New policies on write-offs are aimed at reducing NPLs on banks’ books. Meanwhile, the government has revealed a plan to probe defaulting borrowers and their bankers.
Bangladesh Bank has issued new rules making it easier for banks in the country to write off bad loans, as it seeks to reduce the amount of non-performing loans on their books.
As of September last year, defaulted loans in the banking sector accounted for 11.45 percent of all outstanding loans, or BDT 993.7 million, the largest amount recorded in 48 years, according to a Daily Star report.
Under the new rules, banks will no longer need to file a lawsuit for recovery of loans worth up to BDT 200,000. They will need to wait for three years after classifying them as non-performing before writing them off.
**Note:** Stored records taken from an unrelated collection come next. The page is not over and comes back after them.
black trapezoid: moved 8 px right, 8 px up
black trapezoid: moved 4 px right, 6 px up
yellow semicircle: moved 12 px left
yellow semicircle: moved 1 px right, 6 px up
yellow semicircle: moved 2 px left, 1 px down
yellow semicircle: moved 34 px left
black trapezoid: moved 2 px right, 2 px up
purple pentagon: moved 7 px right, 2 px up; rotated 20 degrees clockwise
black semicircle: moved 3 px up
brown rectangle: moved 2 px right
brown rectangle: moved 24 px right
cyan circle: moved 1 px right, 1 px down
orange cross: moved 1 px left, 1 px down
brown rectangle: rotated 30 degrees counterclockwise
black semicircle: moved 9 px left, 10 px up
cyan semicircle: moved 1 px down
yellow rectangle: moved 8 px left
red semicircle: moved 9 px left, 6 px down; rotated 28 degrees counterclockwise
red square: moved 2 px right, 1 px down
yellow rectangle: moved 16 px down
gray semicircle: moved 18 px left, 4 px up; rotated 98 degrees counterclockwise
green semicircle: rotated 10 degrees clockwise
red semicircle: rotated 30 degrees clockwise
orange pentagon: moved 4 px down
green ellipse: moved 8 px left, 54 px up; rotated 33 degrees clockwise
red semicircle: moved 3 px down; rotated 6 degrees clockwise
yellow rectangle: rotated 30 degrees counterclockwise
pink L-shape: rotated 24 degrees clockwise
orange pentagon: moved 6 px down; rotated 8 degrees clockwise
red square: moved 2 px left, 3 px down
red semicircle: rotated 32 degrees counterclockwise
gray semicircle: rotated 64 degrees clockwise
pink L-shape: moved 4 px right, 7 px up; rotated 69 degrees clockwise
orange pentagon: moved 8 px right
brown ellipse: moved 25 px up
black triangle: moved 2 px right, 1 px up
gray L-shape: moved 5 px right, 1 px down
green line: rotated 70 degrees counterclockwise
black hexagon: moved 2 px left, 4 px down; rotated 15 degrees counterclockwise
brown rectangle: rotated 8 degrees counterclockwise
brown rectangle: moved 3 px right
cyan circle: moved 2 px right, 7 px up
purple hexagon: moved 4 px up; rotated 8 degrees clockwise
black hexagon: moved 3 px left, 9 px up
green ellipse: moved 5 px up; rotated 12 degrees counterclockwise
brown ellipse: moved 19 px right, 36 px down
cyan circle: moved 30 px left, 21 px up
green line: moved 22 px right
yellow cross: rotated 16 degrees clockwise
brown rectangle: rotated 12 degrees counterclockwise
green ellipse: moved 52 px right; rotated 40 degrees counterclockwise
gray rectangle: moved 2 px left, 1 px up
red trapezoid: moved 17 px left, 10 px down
Previously, banks were allowed to write off bad loans worth BDT 50,000 five years after becoming classified as such, and only after filing a lawsuit against the defaulting parties.
Banks will also be able to write off bad loans worth any amount where the debtor is deceased or a firm owned by a deceased person, without having to take any legal action.
Separately, local media reported that Bangladesh’s government is in talks with the central bank over a plan to appoint three firms to conduct a special audit on the country’s banks to probe information about defaulting borrowers and their loans.
“‘We wanted to know the truth behind all irregularities in the country’s banking sector,” said Finance Minister AHM Mustafa Kamal at Rupali Bank’s annual conference on 6 February 2019, adding that tough measures would be taken against “dishonest” loan defaulters and the “corrupt bankers'” facilitating them.
The audit is intended to improve transparency and integrity of the financial sector, Kamal said.